I thought of using $$f(z_0)=\frac{1}{2\pi i}\int\frac{f(z_0)}{z-z_0}\,dz$$
Rewriting $$\int_\gamma\frac{e^{z^2}}{z^2-6z}=\int_\gamma\frac{e^{z^2}}{z(z-6)}=\int_\gamma\frac{\frac{e^{z^2}}{z}}{(z-6)} $$
The circumference $\gamma$ determines the domain in which we want the function $\frac{e^{z^2}}{z}$ to operate, which contains $(z-6)$.

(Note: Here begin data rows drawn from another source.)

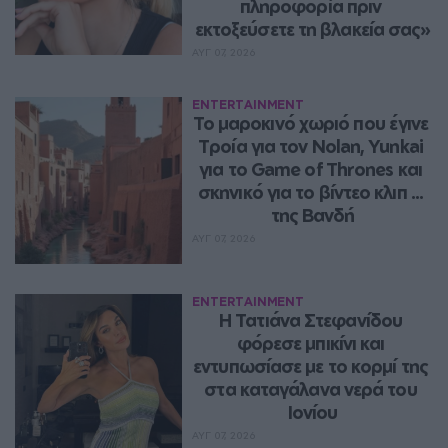
πληροφορία πριν 
εκτοξεύσετε τη βλακεία σας»
ΑΥΓ 07, 2026
ENTERTAINMENT
Το μαροκινό χωριό που έγινε 
Τροία για τον Nolan, Yunkai 
για το Game of Thrones και 
σκηνικό για το βίντεο κλιπ ... 
της Βανδή
ΑΥΓ 07, 2026
ENTERTAINMENT
Η Τατιάνα Στεφανίδου 
φόρεσε μπικίνι και 
εντυπωσίασε με το κορμί της 
στα καταγάλανα νερά του 
Ιονίου
ΑΥΓ 07, 2026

So the applying the Cauchy formula:
$$\int f(z)\,dz=\pi i\frac{e^{6^2}}{3} $$
However the solution states the value of integral is $\frac{-\pi i}{3}\cdot$
Question:
What am I doing wrong?
Thanks in advance!
The point $z=0$ is contained in the contour $\{z:|z-2|\le3\}$ and thus the integral is equivalent to $$2\pi i\,{\rm{Res}}_{z=0} zf(z)=2\pi i\cdot\frac{e^{0^2}}{0-6}=-\frac{\pi i}3.$$ The point $z=6$ is outside this contour so it is not a singularity that concerns us in this question.
The correct step in your working should be $$\int_\gamma\frac{e^{z^2}}{z^2-6z}\,dx=\int_\gamma\frac{\frac{e^{z^2}}{z-6}}{z}\,dz=2\pi i\left(\frac{e^{z^2}}{z-6}\right)\bigg|_{z=0}$$ from which the same result follows.